Problem statement – Among the entries below, find every line that has "input" and pull it out.

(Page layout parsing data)
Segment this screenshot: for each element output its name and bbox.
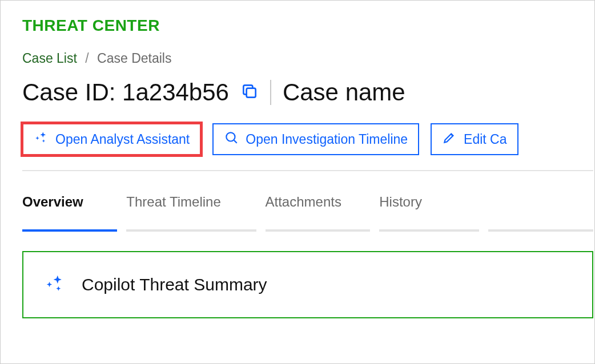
edit-icon <box>442 130 457 148</box>
divider <box>270 80 271 105</box>
svg-point-1 <box>227 132 235 141</box>
edit-case-button[interactable]: Edit Ca <box>431 123 518 155</box>
button-label: Edit Ca <box>464 132 506 147</box>
summary-title: Copilot Threat Summary <box>82 275 267 294</box>
open-analyst-assistant-button[interactable]: Open Analyst Assistant <box>22 123 201 155</box>
tab-attachments[interactable]: Attachments <box>266 194 371 232</box>
tabs: Overview Threat Timeline Attachments His… <box>22 194 593 232</box>
breadcrumb-separator: / <box>85 51 89 66</box>
button-label: Open Investigation Timeline <box>246 132 408 147</box>
app-title: THREAT CENTER <box>22 17 594 35</box>
open-investigation-timeline-button[interactable]: Open Investigation Timeline <box>212 123 419 155</box>
svg-rect-0 <box>247 88 256 98</box>
sparkle-icon <box>44 273 66 297</box>
tab-history[interactable]: History <box>379 194 479 232</box>
case-id: Case ID: 1a234b56 <box>22 79 229 106</box>
sparkle-icon <box>34 130 49 148</box>
case-name: Case name <box>283 79 405 106</box>
search-icon <box>224 130 239 148</box>
tab-overview[interactable]: Overview <box>22 194 117 232</box>
tab-threat-timeline[interactable]: Threat Timeline <box>126 194 256 232</box>
breadcrumb-parent[interactable]: Case List <box>22 51 77 66</box>
copy-icon[interactable] <box>240 82 259 103</box>
button-label: Open Analyst Assistant <box>55 132 190 147</box>
tab-extra[interactable] <box>488 194 593 232</box>
action-row: Open Analyst Assistant Open Investigatio… <box>22 123 593 171</box>
breadcrumb: Case List / Case Details <box>22 51 594 66</box>
svg-line-2 <box>234 140 237 143</box>
breadcrumb-current: Case Details <box>97 51 171 66</box>
copilot-summary-card: Copilot Threat Summary <box>22 251 593 318</box>
case-header-row: Case ID: 1a234b56 Case name <box>22 79 594 106</box>
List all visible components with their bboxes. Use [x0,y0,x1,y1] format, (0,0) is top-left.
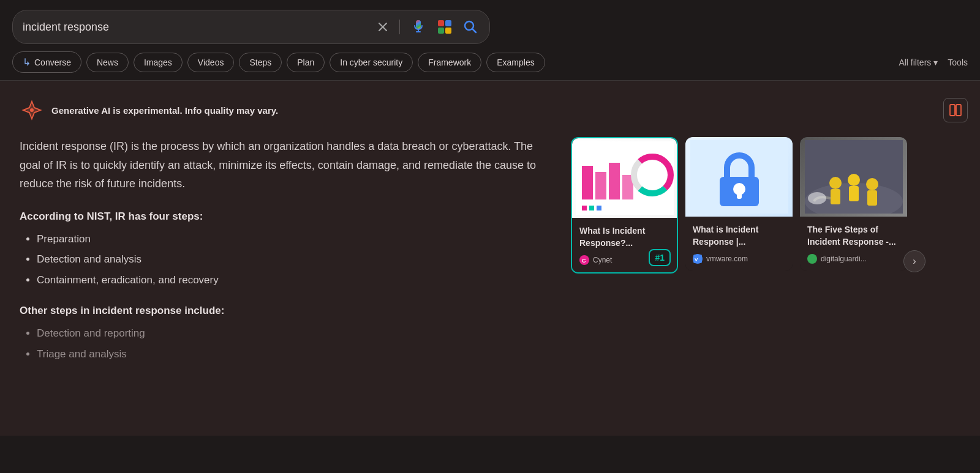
svg-text:V: V [695,257,698,263]
other-heading: Other steps in incident response include… [20,305,546,317]
search-bar: incident response [12,10,490,44]
clear-button[interactable] [375,19,391,35]
svg-point-40 [866,178,878,190]
other-step-2: Triage and analysis [37,346,546,362]
svg-rect-17 [595,172,606,199]
tab-examples-label: Examples [497,58,534,67]
tools-button[interactable]: Tools [948,58,968,67]
vmware-source-logo: V [693,254,703,264]
tab-videos[interactable]: Videos [187,53,235,72]
nist-step-1: Preparation [37,231,546,247]
cynet-source-logo: C [579,255,589,265]
search-input[interactable]: incident response [23,21,369,34]
tab-cyber-security[interactable]: In cyber security [330,53,413,72]
tabs-container: ↳ Converse News Images Videos Steps Plan… [0,44,980,81]
svg-rect-11 [956,105,961,116]
svg-rect-10 [950,105,955,116]
lens-button[interactable] [434,17,455,37]
card-digitalguardian[interactable]: The Five Steps of Incident Response -...… [800,137,907,271]
cards-area: What Is Incident Response?... C Cynet [571,143,907,379]
converse-icon: ↳ [23,56,31,68]
dg-source-logo [807,254,817,264]
vmware-source-name: vmware.com [706,255,748,263]
all-filters-label: All filters [899,58,931,67]
card-cynet-image [572,138,677,218]
card-dg-title: The Five Steps of Incident Response -... [807,224,900,248]
card-dg-source: digitalguardi... [807,254,900,264]
svg-rect-4 [438,20,444,26]
text-section: Incident response (IR) is the process by… [20,137,546,379]
card-vmware-body: What is Incident Response |... V vmware.… [685,217,793,271]
svg-rect-39 [849,186,859,201]
card-vmware-image [685,137,793,217]
cynet-source-name: Cynet [593,256,612,264]
svg-point-42 [808,192,826,204]
tab-steps[interactable]: Steps [239,53,282,72]
svg-rect-23 [582,206,587,210]
svg-point-38 [848,174,860,186]
svg-text:C: C [582,258,586,264]
svg-rect-25 [597,206,601,210]
tab-images-label: Images [144,58,172,67]
ai-logo [20,98,44,122]
svg-rect-41 [867,190,877,206]
rank-badge: #1 [649,249,671,266]
svg-point-14 [30,108,34,112]
tab-cyber-security-label: In cyber security [340,58,402,67]
tab-framework[interactable]: Framework [418,53,481,72]
tab-converse-label: Converse [34,58,71,67]
other-steps-list: Detection and reporting Triage and analy… [20,326,546,362]
svg-rect-31 [737,190,742,199]
card-dg-image [800,137,907,217]
tab-plan[interactable]: Plan [287,53,325,72]
nist-step-3: Containment, eradication, and recovery [37,272,546,288]
main-content: Generative AI is experimental. Info qual… [0,81,980,436]
cards-next-arrow[interactable]: › [903,250,925,272]
svg-rect-24 [589,206,594,210]
all-filters-button[interactable]: All filters ▾ [899,58,938,67]
svg-rect-6 [438,28,444,34]
tab-plan-label: Plan [297,58,314,67]
tab-framework-label: Framework [428,58,471,67]
tab-right-controls: All filters ▾ Tools [899,58,968,67]
chevron-down-icon: ▾ [933,58,938,67]
nist-step-2: Detection and analysis [37,251,546,267]
svg-rect-7 [445,28,451,34]
svg-rect-16 [582,166,593,199]
tools-label: Tools [948,58,968,67]
tab-videos-label: Videos [198,58,224,67]
svg-line-9 [473,29,477,33]
card-cynet-title: What Is Incident Response?... [579,225,669,249]
content-layout: Incident response (IR) is the process by… [20,137,960,379]
search-bar-container: incident response [0,0,980,44]
tab-converse[interactable]: ↳ Converse [12,51,81,73]
microphone-button[interactable] [409,17,428,37]
edge-panel-icon[interactable] [943,98,968,122]
card-vmware-source: V vmware.com [693,254,785,264]
card-vmware[interactable]: What is Incident Response |... V vmware.… [685,137,793,271]
description-text: Incident response (IR) is the process by… [20,137,546,193]
tab-examples[interactable]: Examples [486,53,545,72]
cards-section: What Is Incident Response?... C Cynet [571,137,907,274]
other-step-1: Detection and reporting [37,326,546,341]
svg-marker-44 [809,256,815,262]
card-dg-body: The Five Steps of Incident Response -...… [800,217,907,271]
card-vmware-title: What is Incident Response |... [693,224,785,248]
tab-steps-label: Steps [249,58,271,67]
ai-notice-text: Generative AI is experimental. Info qual… [51,105,278,116]
svg-rect-5 [445,20,451,26]
nist-steps-list: Preparation Detection and analysis Conta… [20,231,546,288]
nist-heading: According to NIST, IR has four steps: [20,210,546,223]
search-button[interactable] [461,18,480,36]
search-divider [399,20,400,34]
svg-point-36 [829,177,842,189]
tab-images[interactable]: Images [134,53,183,72]
dg-source-name: digitalguardi... [821,255,867,263]
tab-news-label: News [97,58,118,67]
svg-rect-18 [609,163,620,199]
tab-news[interactable]: News [86,53,129,72]
ai-notice: Generative AI is experimental. Info qual… [20,98,960,122]
svg-rect-37 [831,189,840,204]
card-cynet[interactable]: What Is Incident Response?... C Cynet [571,137,678,274]
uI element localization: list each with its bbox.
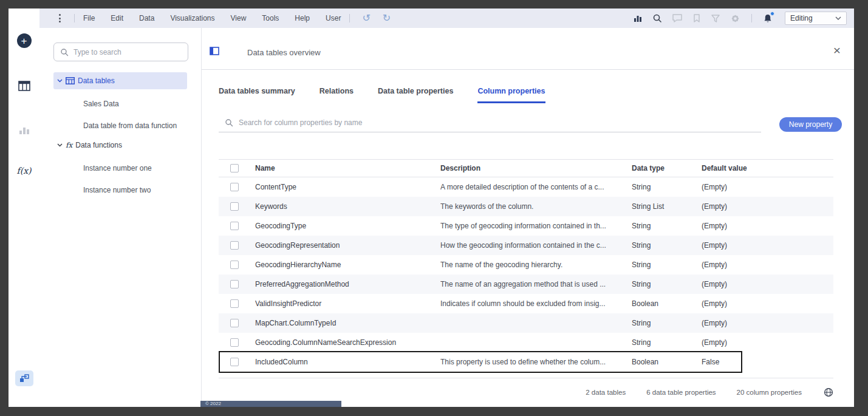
cell-data-type: String List [632,202,702,211]
cell-description: How the geocoding information contained … [440,241,632,250]
table-row[interactable]: Geocoding.ColumnNameSearchExpressionStri… [219,333,833,352]
tree-item-instance-number-two[interactable]: Instance number two [53,179,187,201]
property-search [219,116,761,132]
tab-data-tables-summary[interactable]: Data tables summary [219,87,295,103]
data-table-icon [66,77,75,84]
cell-description: A more detailed description of the conte… [440,183,632,191]
panel-search-input[interactable] [73,48,182,56]
row-checkbox[interactable] [230,299,239,308]
add-button[interactable]: + [9,30,39,51]
cell-name: IncludedColumn [255,358,440,366]
undo-icon[interactable]: ↺ [362,13,370,23]
globe-icon[interactable] [824,387,833,397]
menu-edit[interactable]: Edit [111,14,123,22]
data-canvas-rail-button[interactable] [9,368,39,389]
tree-item-data-table-from-data-function[interactable]: Data table from data function [53,115,187,137]
select-all-checkbox[interactable] [230,164,239,172]
close-icon[interactable]: × [833,44,841,56]
toolbar-right: Editing [633,12,847,25]
tree-item-sales-data[interactable]: Sales Data [53,93,187,115]
row-checkbox[interactable] [230,319,239,327]
menu-visualizations[interactable]: Visualizations [170,14,214,22]
menu-user[interactable]: User [326,14,341,22]
cell-default-value: False [702,358,833,366]
cell-default-value: (Empty) [702,241,833,250]
table-row[interactable]: ValidInsightPredictorIndicates if column… [219,294,833,313]
cell-data-type: String [632,280,702,288]
column-header-description: Description [440,164,632,172]
top-toolbar: FileEditDataVisualizationsViewToolsHelpU… [39,9,854,28]
tab-column-properties[interactable]: Column properties [477,87,545,103]
tree-item-instance-number-one[interactable]: Instance number one [53,157,187,179]
row-checkbox[interactable] [230,222,239,230]
table-row[interactable]: GeocodingHierarchyNameThe name of the ge… [219,255,833,274]
menu-view[interactable]: View [231,14,247,22]
mode-label: Editing [790,14,813,22]
chevron-down-icon [835,16,841,20]
cell-description: This property is used to define whether … [440,358,632,366]
cell-description: The type of geocoding information contai… [440,222,632,230]
row-checkbox[interactable] [230,202,239,211]
row-checkbox[interactable] [230,241,239,250]
recommendations-icon[interactable] [633,13,643,23]
notifications-bell-icon[interactable] [763,13,773,24]
bookmarks-icon[interactable] [692,13,701,23]
row-checkbox[interactable] [230,280,239,288]
search-icon [60,48,69,56]
cell-name: GeocodingType [255,222,440,230]
tab-data-table-properties[interactable]: Data table properties [378,87,453,103]
cell-data-type: String [632,261,702,269]
data-functions-rail-button[interactable]: f(x) [9,160,39,181]
row-checkbox[interactable] [230,338,239,347]
chevron-down-icon[interactable] [57,79,63,83]
row-checkbox[interactable] [230,358,239,366]
column-header-data-type: Data type [632,164,702,172]
page-title: Data tables overview [247,48,321,57]
comments-icon[interactable] [672,13,683,23]
tree-group-data-tables[interactable]: Data tables [53,72,187,89]
data-canvas-icon [15,370,33,386]
data-table-properties-count: 6 data table properties [646,389,716,396]
left-panel: Data tablesSales DataData table from dat… [39,28,202,407]
filters-icon[interactable] [711,14,720,23]
data-tables-rail-button[interactable] [9,75,39,96]
property-search-input[interactable] [239,118,761,127]
row-checkbox[interactable] [230,261,239,269]
settings-gear-icon[interactable] [730,13,740,24]
fx-icon: fx [66,141,72,149]
table-row[interactable]: GeocodingRepresentationHow the geocoding… [219,236,833,255]
search-icon[interactable] [652,13,662,23]
tree-item-label: Data table from data function [83,121,177,130]
panel-toggle-icon[interactable] [210,47,219,55]
table-row[interactable]: MapChart.ColumnTypeIdString(Empty) [219,313,833,333]
visualizations-rail-button[interactable] [9,120,39,140]
table-row[interactable]: KeywordsThe keywords of the column.Strin… [219,197,833,216]
table-row[interactable]: IncludedColumnThis property is used to d… [219,352,833,372]
redo-icon[interactable]: ↻ [383,13,391,23]
table-row[interactable]: PreferredAggregationMethodThe name of an… [219,274,833,294]
table-row[interactable]: ContentTypeA more detailed description o… [219,177,833,197]
table-body: ContentTypeA more detailed description o… [219,177,833,372]
cell-description: The name of an aggregation method that i… [440,280,632,288]
menu-file[interactable]: File [83,14,95,22]
menu-tools[interactable]: Tools [262,14,279,22]
cell-description: The keywords of the column. [440,202,632,211]
tree-group-label: Data tables [78,77,115,85]
kebab-menu-icon[interactable] [56,12,63,25]
table-row[interactable]: GeocodingTypeThe type of geocoding infor… [219,216,833,236]
mode-selector[interactable]: Editing [785,12,847,25]
partial-footer: © 2022 [200,401,341,407]
tree-item-label: Instance number two [83,186,151,194]
new-property-button[interactable]: New property [779,117,842,132]
tree-group-data-functions[interactable]: fxData functions [53,137,187,154]
divider [349,14,350,22]
chevron-down-icon[interactable] [57,143,63,147]
row-checkbox[interactable] [230,183,239,191]
menu-help[interactable]: Help [295,14,310,22]
cell-default-value: (Empty) [702,319,833,327]
menu-data[interactable]: Data [139,14,154,22]
tab-relations[interactable]: Relations [320,87,354,103]
cell-name: PreferredAggregationMethod [255,280,440,288]
tree-item-label: Sales Data [83,100,119,108]
cell-data-type: String [632,241,702,250]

Answer –
search-input[interactable]: incident response [23,21,369,34]
panel-search-input[interactable] [73,48,182,56]
property-search-input[interactable] [239,118,761,127]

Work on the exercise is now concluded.